2026年モデルで大幅な進化を遂げたKawasaki KX85L。KYB製43mm倒立フロントフォークや305mmのリアホイールトラベルなど、フルサイズモトクロッサーに迫るシャシー性能を獲得した。そのポテンシャルに早くから着目したテクニクスは、実車を導入して独自のサスペンション開発をスタート。テストを重ねる中で見えてきた、新型KX85Lの実力とさらなる進化の可能性を紹介する。

大人仕様の要となるリアショック強化

2026年モデルでサスペンションを大幅にアップデートしたKawasaki KX85Lは、新たにKYB製43mm倒立フロントフォークを採用。従来モデルよりフォーク径を拡大することで剛性を高め、さらにフルサイズモトクロッサーと同等となる305mmのリアホイールトラベルを獲得するなど、シャシー性能を大きく引き上げている。

この進化にいち早く注目したのがテクニクスだ。フルモデルチェンジに合わせて車両を導入し、全日本モトクロス参戦ライダーや海外テストライダーによる評価を重ねながら、専用モディファイの開発を進めている。

開発陣によれば、新型KX85Lはベースとなる基本性能が非常に高いという。特にフロントフォークは、純正状態でも十分な剛性感があり、「このままでも十分走れる」と感じるほど完成度が高かった。一方で、前後のサスペンションバランスには改善の余地が残されていた。

課題となったのはリアショックだ。純正では全体的にソフトな設定となっており、スピードレンジが上がるにつれてリアの沈み込みが大きくなる傾向があった。フロントの完成度が高いだけに、そのアンバランスさが際立っていたのである。

そこでテクニクスが最初に着手したのがリアショックの強化だった。純正スプリングは51N/mm、純正ハードスプリングでも53N/mmだが、大人向け仕様では58N/mmのオリジナルスプリングを採用。55N/mmもテストしたものの、モトクロスコースでハイペース走行を行うライダーには、58N/mmが最も適しているという結論に至った。

さらに、リバルビングによって減衰特性も最適化している。新型KX85Lは内部構造そのものが進化し、従来モデルよりもカスタマイズ性が大幅に向上。これまで採用されていた特殊な9mm内径シムから、フルサイズモトクロッサーと同様の12mm内径シムへ変更されたことで、シムセッティングの自由度は飛躍的に高まった。
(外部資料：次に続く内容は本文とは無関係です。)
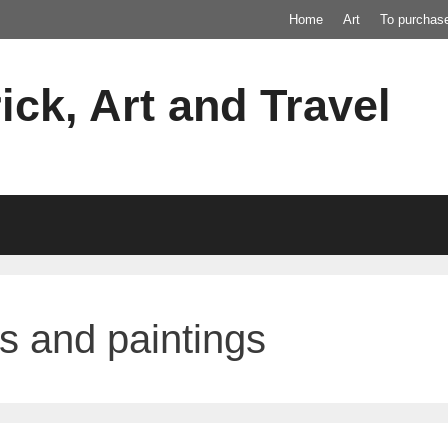
Home
Art
To purchas
ick, Art and Travel
s and paintings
加えて、コンプレッションアジャスターの性能も向上している。テクニクスでは独自のワンウェイ機構を組み込むことで、リバウンドアジャスターを独立制御化。従来はリバウンド側を調整するとコンプレッション側にも影響が及んでいたが、この仕様ではそれぞれを独立して調整できるため、セッティングの幅と分かりやすさが大きく向上している。

フロントフォークについては、単純に硬くするのではなく、「より動くサスペンション」を目指して開発が進められた。純正フォークは減衰力がやや強めで、初期の張り感によって車体を支えている印象がある。しかしテクニクスでは、よりストロークを積極的に使いながら接地感を高める方向性を選択。スプリングレートは変更せず、ダンパーセッティングを見直し、ビッグポートピストンを採用した。

2026年型Kawasaki KX85Lをテクニクスが徹底解析|サスペンションチューニングで引き出す真価
新型KX85Lの高いポテンシャルを引き出すため、テクニクスは前後サスペンションを専用チューニング。フロントはビッグポートピストン採用で作動性を向上し、リアは58N/㎜のオリジナルスプリングと専用リバルビングで強化。大人がハイスピードで走行しても安心して攻められる前後バランスを実現した。

これにより、高速入力時でもオイルの流れを妨げることなく、ギャップやジャンプ着地での衝撃をスムーズに吸収。ライダーがタイヤの接地感をしっかり感じながらコントロールできる特性へと進化している。

ストローク量の増加、剛性の向上、そしてチューニング自由度の拡大。2026年型KX85Lは、ノーマルの段階で大きく進化したモトクロッサーだ。その高いポテンシャルをさらに引き出すため、テクニクスは独自のノウハウを惜しみなく投入している。

85ccクラスの枠を超える性能を秘めた新型KX85L。その真価は、サスペンションチューニングによって、さらに磨き上げられていく。